Não é necessário viajar para terras distantes, procurar experiências místicas exóticas, dominar mantras esotéricos e grossos tratados ou cultivar estados extraordinários de consciência, para experimentar uma transformação interna e uma mudança radical no coração. Espiritualmente, tudo o que desejamos, aspiramos e necessitamos está sempre presente, acessível aqui e agora – para aqueles que tem olhos para ver. É o velho provérbio de novo: “Você não precisa ver coisas diferentes, apenas ver as coisas diferentemente”.
Eu tive o privilégio de poder visitar a maioria dos grandes templos da humanidade, estudar na Índia e no Tibet, e dar a volta ao mundo diversas vezes em busca daquilo que procurava. Agora eu digo o que os outros já disseram antes; que uma pessoa nunca viu nada até ter estado face a face consigo mesma. Só então cada momento contém o grande milagre, onde quer que estejamos. Verdade e amor estão nas palmas de nossas mãos. Porque quando nos iluminamos, todo o universo se ilumina. Anime-se!

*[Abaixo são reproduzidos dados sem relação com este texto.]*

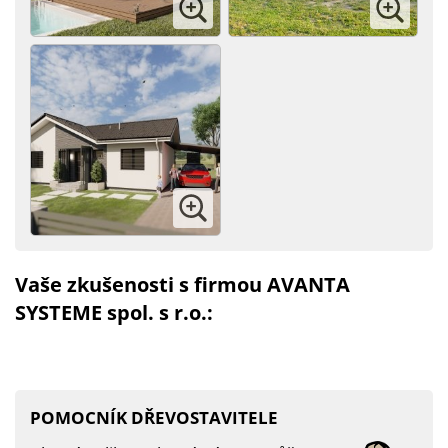
Vaše zkušenosti s firmou AVANTA
SYSTEME spol. s r.o.:
POMOCNÍK DŘEVOSTAVITELE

A consciência intrínseca é o denominador comum a todos os seres sencientes. A vida consciente, a autoconsciência contemplativa, é o meio de nos tornarmos tudo o que somos. A consciência é curadora. Conhecer a si mesmo e aprender a deixar a fluir é a forma mais eficaz. A espiritualidade é uma questão de descobrir a si mesmo, e não de se tornar algo diferente. […]
Através das eras, aqueles que ouviram o insistente chamado da verdade acreditaram no poder transformador da iluminação espiritual, combinado ao poder iluminador da ação altruísta compassiva. A mesma questão persiste: como pode haver paz no mundo se nós, seus habitantes, não estamos em paz internamente? Enquanto houver uma separação – entre “nós” e “eles”, entre eu e o outro, entre o “eu” separado e distinto do “você” – o conflito permanece e a autotransformação não passa de um sonho. Se não nos amamos, como podemos amar a terra?
A autotransformação implica auto-transcendência. Portanto, a transformação interior é um assunto espiritual de significado cósmico, que inclui a tudo, animado e inanimado, em toda parte. A vedadeira autotransformação decididamente não é apenas para nós mesmos. É para todos os seres – pois não estamos todos inseparavelmente ligados? O que acontece a um acontece a todos; arranque um único fio da teia da vida e toda a teia é prejudicada. Na África, a tribo xhosa tem um ditado que vale a pena ser lembrado: ”Eu sou porque nós somos”.